Monday, February 15, 2010

Stolen Embrace II

How strange the stories we hear and come to believe, and our reactions come late. He didn't say much, but he easily got his point across and in the process shook me with emotions that he believed needed. He said that he was sitting there at the 7th Ave E train station, facing the Queens Bound side. The train had just left and he was just sitting there.

I couldn't quite understand why she couldn't say more. It was over. It was a blur. I was just sitting there as the E train had left, her face, in my mind, melting among the other faces. A very blurred photograph. That was my ex before I met her. I didn't meet her that day, of course. That day, a long day, followed by many other long days, was a tough day. I felt shivers through my spine as I sat there, watching the silence between the different trains that had pulled in the station. I was late to work, but I would rather just jump in the train tracks before the silence there was broken. Broken like my heart.

He was walking through the passage way in Grand Central that is flanked by expensive boutiques and food stalls. He was inspecting the fresh fish of his favorite fish monger.

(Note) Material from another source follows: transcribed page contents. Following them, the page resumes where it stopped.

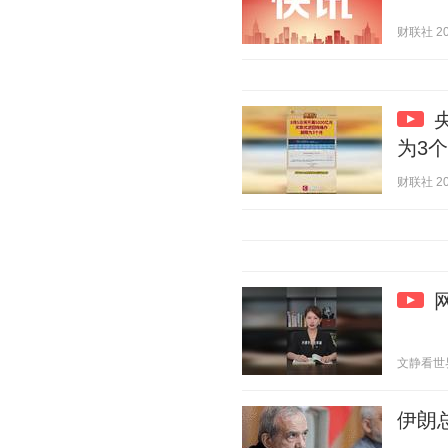
财联社 202
为3
财联社 202
文静看世界 2
伊朗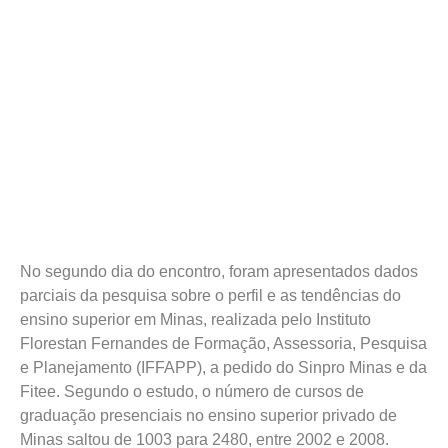
No segundo dia do encontro, foram apresentados dados
parciais da pesquisa sobre o perfil e as tendências do
ensino superior em Minas, realizada pelo Instituto
Florestan Fernandes de Formação, Assessoria, Pesquisa
e Planejamento (IFFAPP), a pedido do Sinpro Minas e da
Fitee. Segundo o estudo, o número de cursos de
graduação presenciais no ensino superior privado de
Minas saltou de 1003 para 2480, entre 2002 e 2008.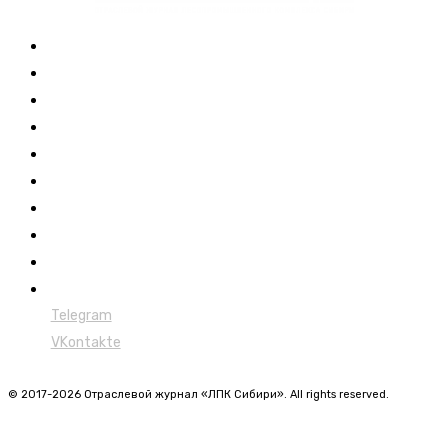
Журнал
Выставки ЛПК
Контакты
Новости
Обучение
Сертификация
Лесовозы
Форвардеры
Харвестеры
Мульчеры
Telegram
VKontakte
© 2017-2026 Отраслевой журнал «ЛПК Сибири». All rights reserved.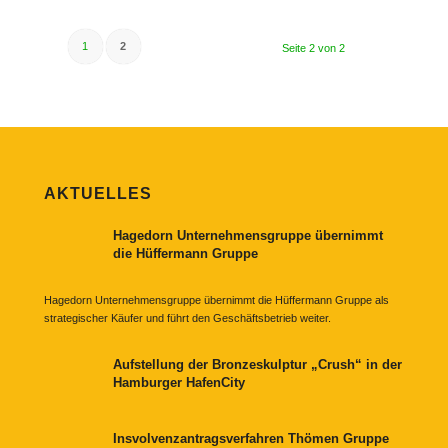
1
2
Seite 2 von 2
AKTUELLES
Hagedorn Unternehmensgruppe übernimmt
die Hüffermann Gruppe
Hagedorn Unternehmensgruppe übernimmt die Hüffermann Gruppe als
strategischer Käufer und führt den Geschäftsbetrieb weiter.
Aufstellung der Bronzeskulptur „Crush“ in der
Hamburger HafenCity
Insvolvenzantragsverfahren Thömen Gruppe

It had been a few months, probably four, since the E train stop. I was in that passage way, inside one of the shops, the tea shop, which is right next to the stall of the fishmonger. My heart was still mending but I was in better spirit. I was looking for an herbal tea that had no caffeine. All my teas were green so they were not for bedtime. A woman walked in, but I smelled her before I saw her. It was a slightly peachy scent, and that scent suddenly made me decide on this tea that I had never heard of. Not sure if it was because the unfamiliar scent drove me to select an unfamiliar tea, or that the color of the peach was the color of the tea. So I put my face over the sample of this tea and it was really good. She said that too, and upon hearing her voice, I looked up, only to quickly look away. Then I looked again. Ah, I knew her. What a small world! We had known each other since high school, but had stopped keeping in touch for the past few years, and only sporadically before that.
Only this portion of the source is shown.